• Stock the play areas/centers with things like: toy houses, barns, vehicles, etc. with movable doors and/or windows; various boxes and containers with lids that little ones can open; small suit cases; toy "safe" or cash register; "jack-in-the-box" type toys; etc. (As the kids play, you can briefly talk about open/close, and probably can get them pointing out open/close to each other.)
  • You can do a group game where you call out "OPEN" and the kids go around the room opening things until you call out "CLOSE", and then they close things. 
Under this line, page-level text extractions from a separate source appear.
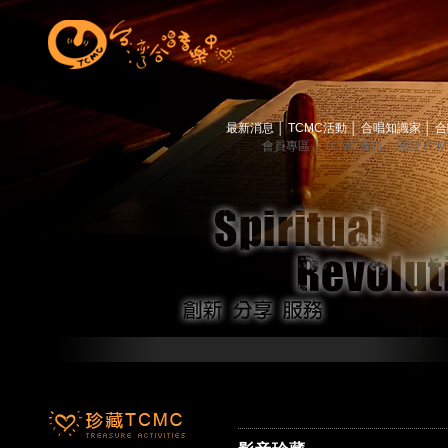
最新消息
│
TCMC活動
│
合唱知識家
│
合
會員專區
│
TCMC會訊
│
關於TC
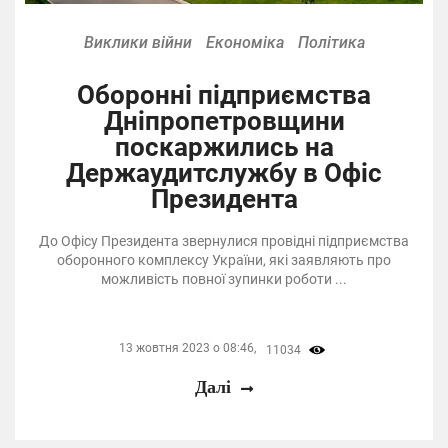
Виклики війни
Економіка
Політика
Оборонні підприємства
Дніпропетровщини
поскаржились на
Держаудитслужбу в Офіс
Президента
До Офісу Президента звернулися провідні підприємства
оборонного комплексу України, які заявляють про
можливість повної зупинки роботи ...
13 жовтня 2023 о 08:46,
11034
Далі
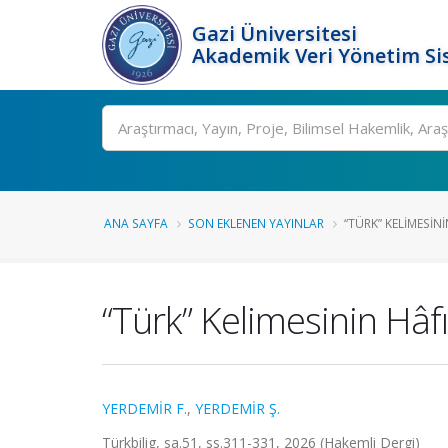
Gazi Üniversitesi
Akademik Veri Yönetim Si
Ara
ANA SAYFA
SON EKLENEN YAYINLAR
“TÜRK” KELIMESINI
“Türk” Kelimesinin Hâf
YERDEMİR F.
,
YERDEMİR Ş.
Türkbilig, sa.51, ss.311-331, 2026 (Hakemli Dergi)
  • You can play a game around your Circle where you ask each child to identify open or closed. If some kids get the concept right away, but others need more time, you can adjust the game to have each child close his/her eyes while you position something as open or closed, and then have the child GUESS ("open" or "closed") before opening his/her eyes to see if they were correct. All other kids can watch and have fun responding with 2 finger applause after correct guesses and a cheerful "Oh, man!" for wrong guesses. Play the game again another day.
  • Another Circle Time activity is to give each child a book and talk about what's on the cover ("everyone close your book") and the pages/words/pictures (for which you have to open the book).
  • Lift-the-flap books are also great for open/close concepts, 1-on-1 with an adult or in a small group.
  • Emphasize the concepts throughout the day:
    • - going potty? want the door open or closed?
    • - hungry? is your applesauce closed? what should we do?
    • - blocks are all back in the cabinet? should we close the door or leave it open?
    • -putting a CD on? announce or show how you OPEN the CD player to put in the CD and then again when you CLOSE it so it can play
  • If you have a more advanced child in the group:  
    • -Let him/her experiment with what happens to a piece of bread, bit of playdough, or similar items when their container is left open or closed
    • -Provide containers and objects that open and close in many different ways, some more complicated than others (flip-up and twist off lids, locking doors, boxes with attached or lift off lids, envelopes, bandaids, etc.-maybe even a combination lock) Kids who are engaged by the concepts of open/close will gravitate toward the ones that open and shut more easily so they can do it over and over, while kids who are beyond that will enjoy the challenges of figuring out how to open (or keep closed) the more complicated ones. Just don't provide anything that is supposed to be child-proof!